DiskThresholdDecider currently assumes that the source index of a resize operation (e.g. shrink)
is available, and throws an IndexNotFoundException otherwise, thereby breaking any kind of shard
allocation. This can be quite harmful if the source index is deleted during a shrink, or if the source
index is unavailable during state recovery.

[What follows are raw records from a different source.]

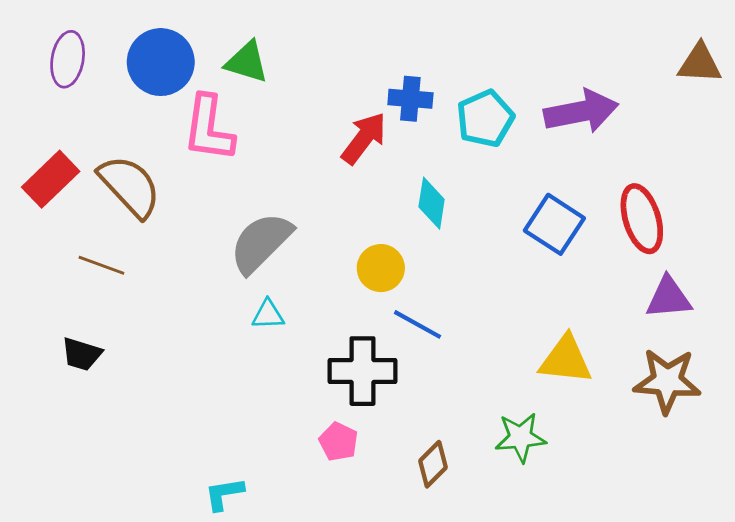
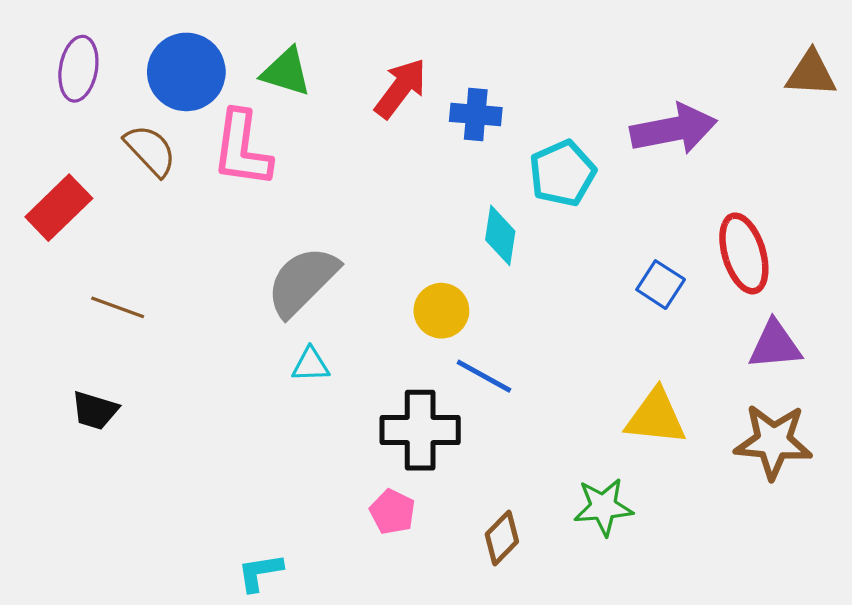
cyan pentagon: (485, 118) -> (562, 173), moved
red arrow: (364, 138) -> (401, 88), moved
brown semicircle: (130, 186) -> (150, 150), moved, size x0.7
blue square: (554, 224) -> (661, 285), moved, size x0.7

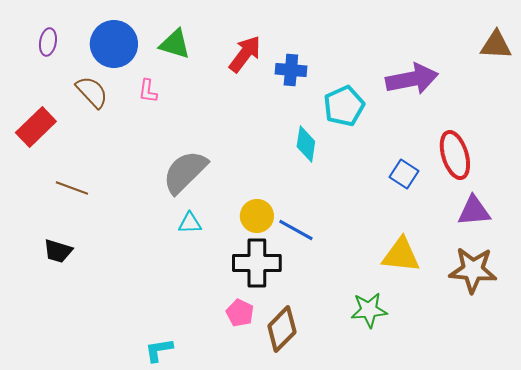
purple ellipse: (78, 69) -> (48, 42), size x0.7
pink L-shape: (242, 149) -> (148, 91), size x0.5
yellow circle: (441, 311) -> (257, 216), moved
brown diamond: (502, 538) -> (282, 329), moved, size x1.4

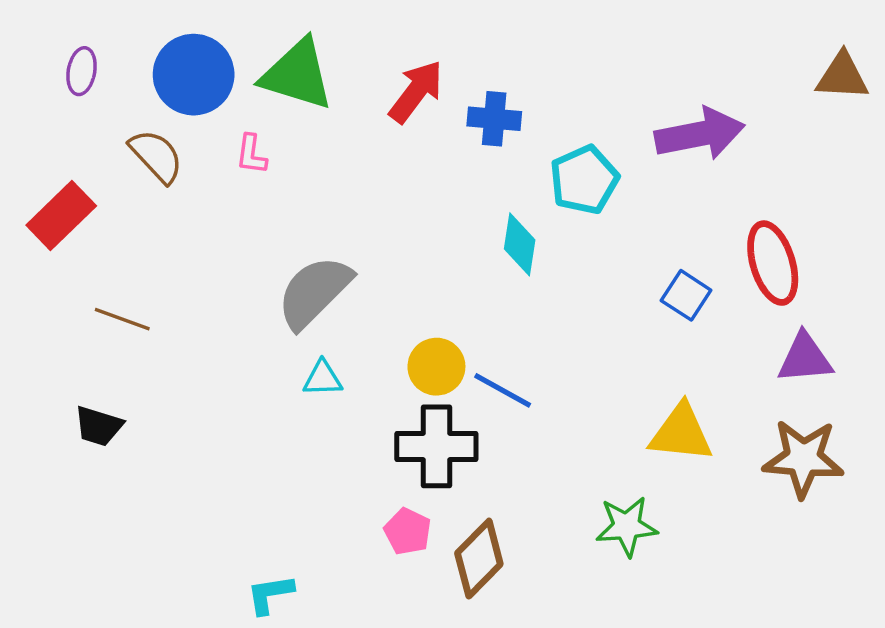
green triangle: (175, 44) -> (297, 75), size x1.4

While this behavior has been partly fixed in 6.1 and above (due to #26931), it relies on the order in
which AllocationDeciders are executed (i.e. that ResizeAllocationDecider returns NO, ensuring that
DiskThresholdDecider does not run, something that for example does not hold for the allocation
explain API).

This change adds a more complete fix, and also solves the situation for 5.6.
Yannick Welsch 7 years ago
parent
commit
2dc546ccec

+ 8 - 5
server/src/main/java/org/elasticsearch/cluster/routing/allocation/decider/DiskThresholdDecider.java

@@ -409,11 +409,14 @@ public class DiskThresholdDecider extends AllocationDecider {
             // the worst case
             long targetShardSize = 0;
             final Index mergeSourceIndex = metaData.getResizeSourceIndex();
-            final IndexMetaData sourceIndexMeta = allocation.metaData().getIndexSafe(mergeSourceIndex);
-            final Set<ShardId> shardIds = IndexMetaData.selectRecoverFromShards(shard.id(), sourceIndexMeta, metaData.getNumberOfShards());
-            for (IndexShardRoutingTable shardRoutingTable : allocation.routingTable().index(mergeSourceIndex.getName())) {
-                if (shardIds.contains(shardRoutingTable.shardId())) {
-                    targetShardSize += info.getShardSize(shardRoutingTable.primaryShard(), 0);
+            final IndexMetaData sourceIndexMeta = allocation.metaData().index(mergeSourceIndex);
+            if (sourceIndexMeta != null) {
+                final Set<ShardId> shardIds = IndexMetaData.selectRecoverFromShards(shard.id(),
+                    sourceIndexMeta, metaData.getNumberOfShards());
+                for (IndexShardRoutingTable shardRoutingTable : allocation.routingTable().index(mergeSourceIndex.getName())) {
+                    if (shardIds.contains(shardRoutingTable.shardId())) {
+                        targetShardSize += info.getShardSize(shardRoutingTable.primaryShard(), 0);
+                    }
                 }
             }
             return targetShardSize == 0 ? defaultValue : targetShardSize;

+ 14 - 0
server/src/test/java/org/elasticsearch/cluster/routing/allocation/decider/DiskThresholdDeciderUnitTests.java

@@ -342,6 +342,20 @@ public class DiskThresholdDeciderUnitTests extends ESAllocationTestCase {
         target2 = ShardRouting.newUnassigned(new ShardId(new Index("target2", "9101112"), 1),
             true, LocalShardsRecoverySource.INSTANCE, new UnassignedInfo(UnassignedInfo.Reason.INDEX_CREATED, "foo"));
         assertEquals(1000L, DiskThresholdDecider.getExpectedShardSize(target2, allocation, 0));
+
+        // check that the DiskThresholdDecider still works even if the source index has been deleted
+        ClusterState clusterStateWithMissingSourceIndex = ClusterState.builder(clusterState)
+            .metaData(MetaData.builder(metaData).remove("test"))
+            .routingTable(RoutingTable.builder(clusterState.routingTable()).remove("test").build())
+            .build();
+
+        allocationService.reroute(clusterState, "foo");
+
+        RoutingAllocation allocationWithMissingSourceIndex = new RoutingAllocation(null,
+            clusterStateWithMissingSourceIndex.getRoutingNodes(), clusterStateWithMissingSourceIndex, info, 0);
+
+        assertEquals(42L, DiskThresholdDecider.getExpectedShardSize(target, allocationWithMissingSourceIndex, 42L));
+        assertEquals(42L, DiskThresholdDecider.getExpectedShardSize(target2, allocationWithMissingSourceIndex, 42L));
     }
 
 }